Some news stories are guaranteed to send a portentous chill down my spine. On reading that women make up 57 per cent of UK university students, for instance, I felt the usual shiver, and braced myself accordingly.
Sure enough, there followed the old arguments about "feminisation" of schools: the contention that the education system is institutionally non-competitive and unchallenging, and therefore skewed - not against all pupils, but specifically against boys.
In the Daily Mail, for instance, the journalist Jill Parkin suggested that schools now push "a feminised curriculum that benefits girls in almost every single regard . . . Instead of the make-or-break sprint to the exam deadline, boys have to endure stultifying coursework. This system of continuous assessment means that anyone who can call up Google on a computer can cut and paste answers from the internet at home. Girls, with their more patient approach to learning, thrive under such a system."
These arguments have been kicking around for years, and they tend to use "feminised" as the ultimate pejorative. The theory runs that boys have been let down by a system that favours the dull over the creative, the diligent over the flamboyant, form-fillers over the daring, the politically correct over the verbally dextrous. In the phrase of the education lecturer Bethan Marshall, these arguments paint female students as being "so dull that they don't mind being bored to death". In so doing, they undermine all those students who succeed in today's system - girls and boys. In agreement with Parkin, the columnist Melanie Phillips argued a few years back that "boys tend to like 'sudden-death' exams. They like taking risks, pitting their wits against the odds. Girls don't. They prefer to work steadily and conscientiously without gambling against memory, the clock and questions from hell."

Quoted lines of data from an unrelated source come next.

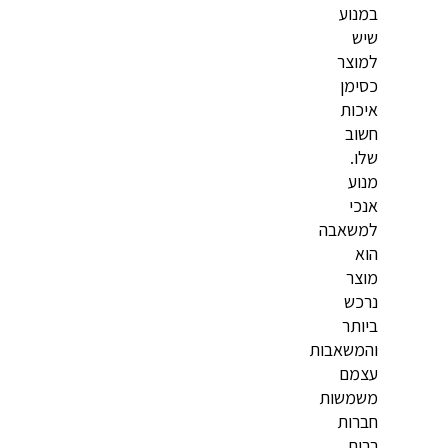
במנוע
שיש
למוצר
כסימן
איכות
חשוב
שלו.
מנוע
אנכי
למשאבה
הוא
מוצר
נרכש
ביותר
והמשאבות
עצמם
משמשות
חברות
רבות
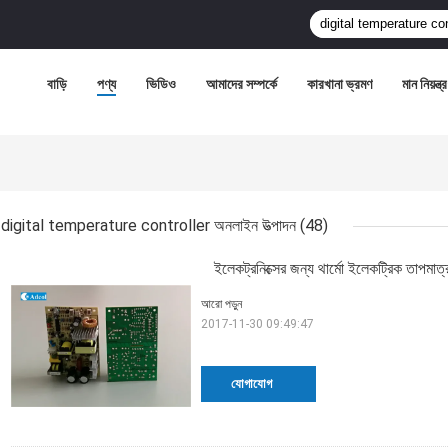
বাড়ি
পণ্য
ভিডিও
আমাদের সম্পর্কে
কারখানা ভ্রমণ
মান নিয়ন্ত্
digital temperature controller অনলাইন উত্পাদন
(48)
ইলেকট্রনিক্সের জন্য থার্মো ইলেকট্রিক তাপমাত্রা 
আরো পড়ুন
2017-11-30 09:49:47
যোগাযোগ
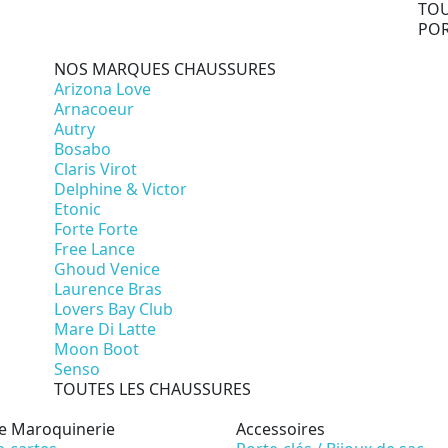
TOU
PO
NOS MARQUES CHAUSSURES
Arizona Love
Arnacoeur
Autry
Bosabo
Claris Virot
Delphine & Victor
Etonic
Forte Forte
Free Lance
Ghoud Venice
Laurence Bras
Lovers Bay Club
Mare Di Latte
Moon Boot
Senso
TOUTES LES CHAUSSURES
te Maroquinerie
Accessoires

The problem with these arguments is that they cannot properly account for the reality that, even under old exam systems - the O-level and the eleven-plus - which did not rest on coursework elements or modular assessment, girls consistently outperformed boys.
The theory fails in the context of the current system, too. The kids of today are actually the most examined ever, and it is rare for coursework to make up more than 30 per cent of the assessment criteria for any academic GCSE or A-level. Given such percentages, boys, with their supposed love of "sudden-death" exams, should actually be at a distinct advantage. However, they clearly are not.
There is a debate to be had over the relative achievement of boys and girls - it doesn't benefit any of us for it to fall out of kilter - but this isn't it. There is no reason women's achievements have to be done down simply to bolster the case for those boys who are failing. And the tone of these arguments is particularly annoying because it undermines ideas often mentioned in the same articles, put forward for the benefit of male students, but which clearly would benefit both boys and girls. Who could argue, for instance, against the idea of having more male teachers in schools, giving teachers more freedom and allowing the inclusion of more sport in the timetable?
I have my own theory about why girls outperform boys, and it has nothing to do with the "feminisation" of schools, or essentialist ideas of boys as "risk-takers" and girls as "safe" or "pliant". I don't think it comes down to inherent differences between men and women. As women, we face our education in the knowledge that our routes to achievement have historically been muddied and obscured. My mother, for instance, was one of the many women who scored grades that should have been high enough to take her to grammar school, but who saw a lower-achieving boy sent instead, to even out the student numbers. We carry that history with us, as well as the knowledge that, whatever our educational achievements, we face a pay gap of 17 per cent, even in our first jobs out of university.
Women are achieving at school because we have had it bred into us that the only way to get ahead is to work not just hard, but hardest. We achieve precisely because we are competitive; to argue the opposite is faintly ridiculous. Boys, by comparison, are being held back by a historical, and damaging, sense of entitlement (for those from more affluent backgrounds) or alienation (for those from poorer backgrounds). This is the worrying, and worsening, imbalance that needs to be tackled - and quickly.